Systems-Level in Silico Bioinformatic Profiling Identifies Key Hub Genes and Potential Therapeutic Targets in Atrial Fibrillation Without Overt Comorbidity

Fadhlan Abdur  Rahman; Suryono  Suryono; Aditha Satria  Maulana; Pipiet  Wulandari

doi:10.18502/jthc.v21i1.21282

Fadhlan Abdur Rahman Citra Husada Hospital, Jember, Indonesia.
Suryono Suryono Department of Cardiology and Vascular Medicine, Faculty of Medicine, Jember University, Jember, Indonesia.
Aditha Satria Maulana Dr. Soebandi General Hospital, Jember, Indonesia.
Pipiet Wulandari Department of Cardiology and Vascular Medicine, Faculty of Medicine, Jember University, Jember, Indonesia.

DOI: https://doi.org/10.18502/jthc.v21i1.21282

Keywords: Bioinformatics; In Silico; Atrial Fibrillation Without Overt Comorbidity; Hub Genes; Protein–Protein Interaction

Abstract

Background: Atrial fibrillation (AF) is the most common sustained cardiac arrhythmia and is associated with substantial morbidity and mortality. AF occurring in individuals without structural heart disease or conventional risk factors, currently referred to as AF without overt comorbidity, remains poorly understood. Genetic susceptibility is thought to contribute, but the underlying molecular mechanisms are incompletely defined. This study aimed to identify key genes and biological processes associated with AF without overt comorbidity using an in-silico bioinformatics approach.
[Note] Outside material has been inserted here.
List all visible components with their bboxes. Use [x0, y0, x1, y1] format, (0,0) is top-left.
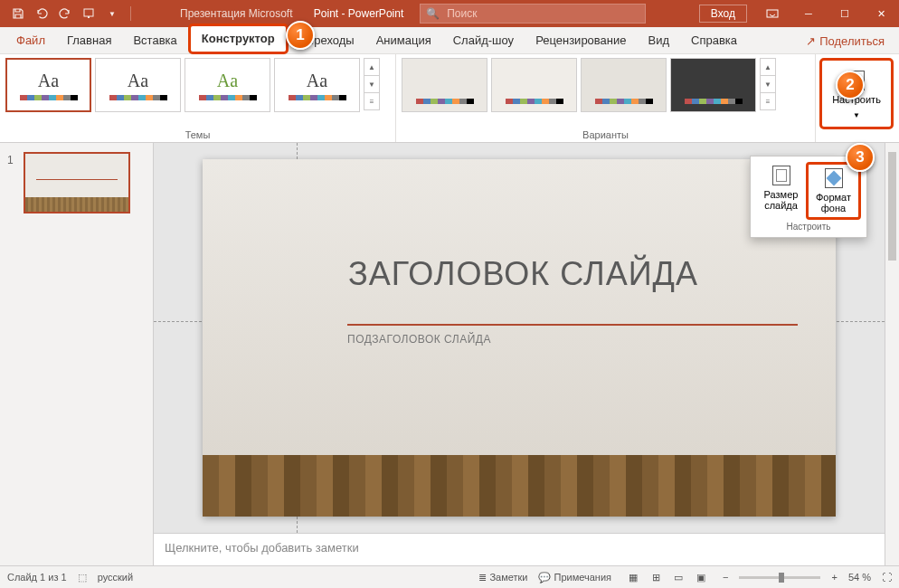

Methods: Genes associated with AF without overt comorbidity were retrieved from the GeneCards database using a knowledge-based, database-driven strategy. Functional enrichment analysis of Gene Ontology biological processes was performed using WebGestalt. Protein-protein interaction (PPI) analysis was conducted using STRING and visualized in Cytoscape. Hub genes were identified exclusively using the Density of Maximum Neighborhood Component (DMNC) algorithm via the CytoHubba plugin. Three-dimensional protein structures of selected hub genes were modeled using SWISS-MODEL and evaluated using PROCHECK for exploratory structural characterization.

Results: Eighty-one genes associated with AF without overt comorbidity were identified. PPI analysis demonstrated significant interaction enrichment (P<1.0×10⁻¹⁶), indicating a nonrandom and biologically coherent network. Functional enrichment analysis revealed cardiac muscle cell action potential and cardiac muscle contraction as the most significantly enriched biological processes. Ten hub genes were identified based on DMNC ranking. Among these, GPD1L, SCN1B, SCN4B, and KCNE2 showed central network positions and acceptable stereochemical quality in exploratory structural evaluation.

Conclusion: This in silico study identifies candidate genes and biological processes potentially involved in AF without overt comorbidity. The findings are hypothesis generating and warrant further functional and clinical validation.